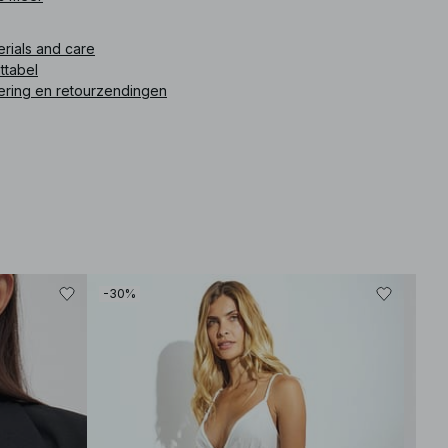
ikelnummer
:
1856-000008-0001
erials and care
ttabel
ering en retourzendingen
-30%
-30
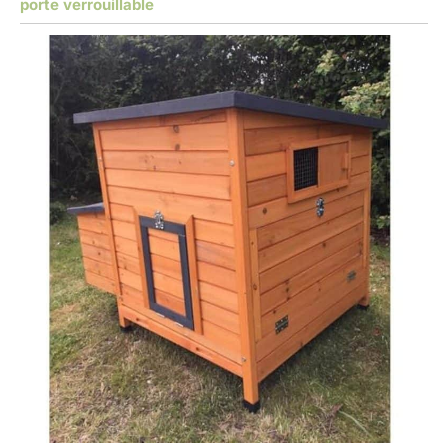
porte verrouillable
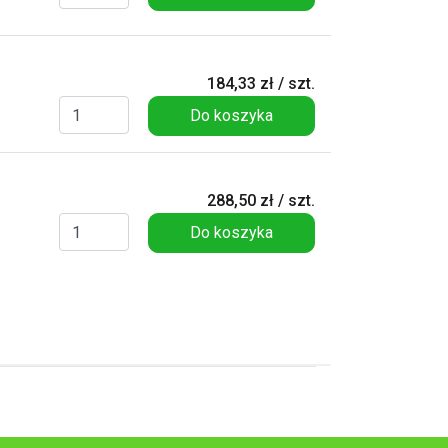
184,33 zł / szt.
Do koszyka
288,50 zł / szt.
Do koszyka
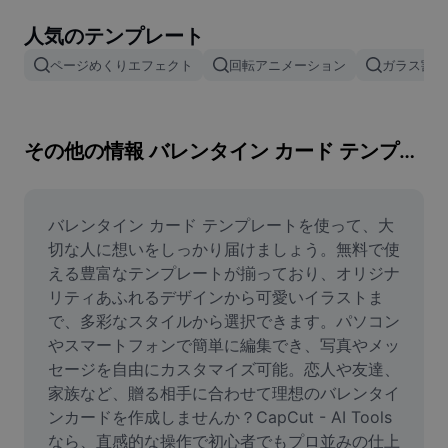
画像背景削除
人気のテンプレート
画像結合
ページめくりエフェクト
回転アニメーション
ガラス割れ
画像補正ツール
画像サイズ変更
その他の情報 バレンタイン カード テンプレート
オンライン写真エディター
ミームジェネレーター
バレンタイン カード テンプレートを使って、大
切な人に想いをしっかり届けましょう。無料で使
AI Text Remover
える豊富なテンプレートが揃っており、オリジナ
リティあふれるデザインから可愛いイラストま
AI People Remover
で、多彩なスタイルから選択できます。パソコン
やスマートフォンで簡単に編集でき、写真やメッ
AI Inpainting
セージを自由にカスタマイズ可能。恋人や友達、
Face Cutout
家族など、贈る相手に合わせて理想のバレンタイ
ンカードを作成しませんか？CapCut - AI Tools
なら、直感的な操作で初心者でもプロ並みの仕上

▶ Task brief
Lines that contain "バレンタイン" are the result; find them in the entries above and copy each one.

▶ Task solution
その他の情報 バレンタイン カード テンプレート
バレンタイン カード テンプレートを使って、大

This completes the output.